▶ [WORK TO COMPLETE] Could you copy every record below exactly as it is written?

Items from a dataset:
•••
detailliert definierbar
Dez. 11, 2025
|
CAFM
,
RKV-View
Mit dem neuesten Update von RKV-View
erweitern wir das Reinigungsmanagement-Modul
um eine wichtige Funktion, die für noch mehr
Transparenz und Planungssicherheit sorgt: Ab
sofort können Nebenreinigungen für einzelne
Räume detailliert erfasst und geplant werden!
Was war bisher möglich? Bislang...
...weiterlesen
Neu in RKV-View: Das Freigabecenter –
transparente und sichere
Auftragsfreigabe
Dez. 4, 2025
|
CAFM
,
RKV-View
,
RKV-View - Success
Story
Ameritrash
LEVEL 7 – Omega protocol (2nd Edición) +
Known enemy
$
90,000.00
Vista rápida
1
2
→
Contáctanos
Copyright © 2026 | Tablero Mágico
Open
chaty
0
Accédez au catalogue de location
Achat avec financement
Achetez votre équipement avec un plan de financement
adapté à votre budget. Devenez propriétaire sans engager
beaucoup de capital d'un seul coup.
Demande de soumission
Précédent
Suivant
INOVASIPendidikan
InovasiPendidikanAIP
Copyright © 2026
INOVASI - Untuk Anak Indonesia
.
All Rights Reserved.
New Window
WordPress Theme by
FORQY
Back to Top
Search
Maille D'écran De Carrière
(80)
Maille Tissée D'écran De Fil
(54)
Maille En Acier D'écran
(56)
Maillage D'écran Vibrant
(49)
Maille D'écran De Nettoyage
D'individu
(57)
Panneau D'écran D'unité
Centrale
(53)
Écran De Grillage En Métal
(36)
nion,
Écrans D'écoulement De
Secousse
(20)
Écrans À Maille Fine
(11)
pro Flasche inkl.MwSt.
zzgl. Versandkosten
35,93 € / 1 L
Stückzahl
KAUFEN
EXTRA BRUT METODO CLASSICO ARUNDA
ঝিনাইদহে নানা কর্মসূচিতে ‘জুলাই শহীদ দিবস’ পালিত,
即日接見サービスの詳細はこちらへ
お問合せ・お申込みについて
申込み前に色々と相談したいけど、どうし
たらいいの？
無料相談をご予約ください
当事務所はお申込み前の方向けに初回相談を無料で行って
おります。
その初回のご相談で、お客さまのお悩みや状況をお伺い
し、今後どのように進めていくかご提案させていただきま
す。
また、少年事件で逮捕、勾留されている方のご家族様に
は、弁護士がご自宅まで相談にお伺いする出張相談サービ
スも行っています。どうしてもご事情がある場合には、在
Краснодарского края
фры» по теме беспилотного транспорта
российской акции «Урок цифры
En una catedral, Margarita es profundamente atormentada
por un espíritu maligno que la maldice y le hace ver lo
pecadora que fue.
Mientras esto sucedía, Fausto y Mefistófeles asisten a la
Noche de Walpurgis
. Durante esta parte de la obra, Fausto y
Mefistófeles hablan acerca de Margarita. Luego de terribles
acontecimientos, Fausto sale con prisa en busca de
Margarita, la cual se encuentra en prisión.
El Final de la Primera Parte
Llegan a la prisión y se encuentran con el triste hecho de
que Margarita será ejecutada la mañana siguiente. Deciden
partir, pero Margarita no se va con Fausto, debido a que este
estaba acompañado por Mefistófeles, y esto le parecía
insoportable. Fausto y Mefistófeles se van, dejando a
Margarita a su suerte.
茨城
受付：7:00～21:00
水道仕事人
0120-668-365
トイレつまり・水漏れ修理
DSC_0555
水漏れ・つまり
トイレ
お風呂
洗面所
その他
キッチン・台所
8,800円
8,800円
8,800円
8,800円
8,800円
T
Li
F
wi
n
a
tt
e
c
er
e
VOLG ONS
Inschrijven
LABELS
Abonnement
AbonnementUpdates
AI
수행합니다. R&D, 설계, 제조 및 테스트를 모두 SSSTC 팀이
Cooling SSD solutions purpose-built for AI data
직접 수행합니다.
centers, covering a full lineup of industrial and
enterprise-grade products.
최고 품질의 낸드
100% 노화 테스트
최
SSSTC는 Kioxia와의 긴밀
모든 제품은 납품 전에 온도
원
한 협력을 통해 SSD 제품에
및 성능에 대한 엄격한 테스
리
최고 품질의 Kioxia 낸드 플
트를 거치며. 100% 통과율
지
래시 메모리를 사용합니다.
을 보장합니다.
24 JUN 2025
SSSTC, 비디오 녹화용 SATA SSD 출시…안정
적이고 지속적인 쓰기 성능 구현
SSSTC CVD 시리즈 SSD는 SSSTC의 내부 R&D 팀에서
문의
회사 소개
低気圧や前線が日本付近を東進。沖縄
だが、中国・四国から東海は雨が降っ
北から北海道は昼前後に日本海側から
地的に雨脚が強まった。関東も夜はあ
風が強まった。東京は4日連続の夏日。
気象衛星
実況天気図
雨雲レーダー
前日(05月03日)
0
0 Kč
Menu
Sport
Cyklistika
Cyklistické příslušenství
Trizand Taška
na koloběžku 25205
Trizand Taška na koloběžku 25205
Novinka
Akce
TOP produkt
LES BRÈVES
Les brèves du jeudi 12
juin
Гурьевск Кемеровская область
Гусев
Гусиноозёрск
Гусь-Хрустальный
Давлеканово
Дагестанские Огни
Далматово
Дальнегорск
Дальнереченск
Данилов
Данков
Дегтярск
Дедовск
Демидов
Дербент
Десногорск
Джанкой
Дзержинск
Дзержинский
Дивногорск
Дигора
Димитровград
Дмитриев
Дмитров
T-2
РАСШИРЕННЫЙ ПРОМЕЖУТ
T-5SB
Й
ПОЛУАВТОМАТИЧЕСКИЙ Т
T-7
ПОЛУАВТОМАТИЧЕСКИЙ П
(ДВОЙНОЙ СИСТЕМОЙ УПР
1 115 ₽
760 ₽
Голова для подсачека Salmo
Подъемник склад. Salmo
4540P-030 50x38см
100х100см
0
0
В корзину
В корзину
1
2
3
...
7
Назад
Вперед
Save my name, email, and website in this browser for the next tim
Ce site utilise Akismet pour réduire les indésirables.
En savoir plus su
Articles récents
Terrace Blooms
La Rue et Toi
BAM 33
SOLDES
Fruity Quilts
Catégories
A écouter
•••
▶ [SOLUTION BELOW]
detailliert definierbar
Dez. 11, 2025
|
CAFM
,
RKV-View
Mit dem neuesten Update von RKV-View
erweitern wir das Reinigungsmanagement-Modul
um eine wichtige Funktion, die für noch mehr
Transparenz und Planungssicherheit sorgt: Ab
sofort können Nebenreinigungen für einzelne
Räume detailliert erfasst und geplant werden!
Was war bisher möglich? Bislang...
...weiterlesen
Neu in RKV-View: Das Freigabecenter –
transparente und sichere
Auftragsfreigabe
Dez. 4, 2025
|
CAFM
,
RKV-View
,
RKV-View - Success
Story
Ameritrash
LEVEL 7 – Omega protocol (2nd Edición) +
Known enemy
$
90,000.00
Vista rápida
1
2
→
Contáctanos
Copyright © 2026 | Tablero Mágico
Open
chaty
0
Accédez au catalogue de location
Achat avec financement
Achetez votre équipement avec un plan de financement
adapté à votre budget. Devenez propriétaire sans engager
beaucoup de capital d'un seul coup.
Demande de soumission
Précédent
Suivant
INOVASIPendidikan
InovasiPendidikanAIP
Copyright © 2026
INOVASI - Untuk Anak Indonesia
.
All Rights Reserved.
New Window
WordPress Theme by
FORQY
Back to Top
Search
Maille D'écran De Carrière
(80)
Maille Tissée D'écran De Fil
(54)
Maille En Acier D'écran
(56)
Maillage D'écran Vibrant
(49)
Maille D'écran De Nettoyage
D'individu
(57)
Panneau D'écran D'unité
Centrale
(53)
Écran De Grillage En Métal
(36)
nion,
Écrans D'écoulement De
Secousse
(20)
Écrans À Maille Fine
(11)
pro Flasche inkl.MwSt.
zzgl. Versandkosten
35,93 € / 1 L
Stückzahl
KAUFEN
EXTRA BRUT METODO CLASSICO ARUNDA
ঝিনাইদহে নানা কর্মসূচিতে ‘জুলাই শহীদ দিবস’ পালিত,
即日接見サービスの詳細はこちらへ
お問合せ・お申込みについて
申込み前に色々と相談したいけど、どうし
たらいいの？
無料相談をご予約ください
当事務所はお申込み前の方向けに初回相談を無料で行って
おります。
その初回のご相談で、お客さまのお悩みや状況をお伺い
し、今後どのように進めていくかご提案させていただきま
す。
また、少年事件で逮捕、勾留されている方のご家族様に
は、弁護士がご自宅まで相談にお伺いする出張相談サービ
スも行っています。どうしてもご事情がある場合には、在
Краснодарского края
фры» по теме беспилотного транспорта
российской акции «Урок цифры
En una catedral, Margarita es profundamente atormentada
por un espíritu maligno que la maldice y le hace ver lo
pecadora que fue.
Mientras esto sucedía, Fausto y Mefistófeles asisten a la
Noche de Walpurgis
. Durante esta parte de la obra, Fausto y
Mefistófeles hablan acerca de Margarita. Luego de terribles
acontecimientos, Fausto sale con prisa en busca de
Margarita, la cual se encuentra en prisión.
El Final de la Primera Parte
Llegan a la prisión y se encuentran con el triste hecho de
que Margarita será ejecutada la mañana siguiente. Deciden
partir, pero Margarita no se va con Fausto, debido a que este
estaba acompañado por Mefistófeles, y esto le parecía
insoportable. Fausto y Mefistófeles se van, dejando a
Margarita a su suerte.
茨城
受付：7:00～21:00
水道仕事人
0120-668-365
トイレつまり・水漏れ修理
DSC_0555
水漏れ・つまり
トイレ
お風呂
洗面所
その他
キッチン・台所
8,800円
8,800円
8,800円
8,800円
8,800円
T
Li
F
wi
n
a
tt
e
c
er
e
VOLG ONS
Inschrijven
LABELS
Abonnement
AbonnementUpdates
AI
수행합니다. R&D, 설계, 제조 및 테스트를 모두 SSSTC 팀이
Cooling SSD solutions purpose-built for AI data
직접 수행합니다.
centers, covering a full lineup of industrial and
enterprise-grade products.
최고 품질의 낸드
100% 노화 테스트
최
SSSTC는 Kioxia와의 긴밀
모든 제품은 납품 전에 온도
원
한 협력을 통해 SSD 제품에
및 성능에 대한 엄격한 테스
리
최고 품질의 Kioxia 낸드 플
트를 거치며. 100% 통과율
지
래시 메모리를 사용합니다.
을 보장합니다.
24 JUN 2025
SSSTC, 비디오 녹화용 SATA SSD 출시…안정
적이고 지속적인 쓰기 성능 구현
SSSTC CVD 시리즈 SSD는 SSSTC의 내부 R&D 팀에서
문의
회사 소개
低気圧や前線が日本付近を東進。沖縄
だが、中国・四国から東海は雨が降っ
北から北海道は昼前後に日本海側から
地的に雨脚が強まった。関東も夜はあ
風が強まった。東京は4日連続の夏日。
気象衛星
実況天気図
雨雲レーダー
前日(05月03日)
0
0 Kč
Menu
Sport
Cyklistika
Cyklistické příslušenství
Trizand Taška
na koloběžku 25205
Trizand Taška na koloběžku 25205
Novinka
Akce
TOP produkt
LES BRÈVES
Les brèves du jeudi 12
juin
Гурьевск Кемеровская область
Гусев
Гусиноозёрск
Гусь-Хрустальный
Давлеканово
Дагестанские Огни
Далматово
Дальнегорск
Дальнереченск
Данилов
Данков
Дегтярск
Дедовск
Демидов
Дербент
Десногорск
Джанкой
Дзержинск
Дзержинский
Дивногорск
Дигора
Димитровград
Дмитриев
Дмитров
T-2
РАСШИРЕННЫЙ ПРОМЕЖУТ
T-5SB
Й
ПОЛУАВТОМАТИЧЕСКИЙ Т
T-7
ПОЛУАВТОМАТИЧЕСКИЙ П
(ДВОЙНОЙ СИСТЕМОЙ УПР
1 115 ₽
760 ₽
Голова для подсачека Salmo
Подъемник склад. Salmo
4540P-030 50x38см
100х100см
0
0
В корзину
В корзину
1
2
3
...
7
Назад
Вперед
Save my name, email, and website in this browser for the next tim
Ce site utilise Akismet pour réduire les indésirables.
En savoir plus su
Articles récents
Terrace Blooms
La Rue et Toi
BAM 33
SOLDES
Fruity Quilts
Catégories
A écouter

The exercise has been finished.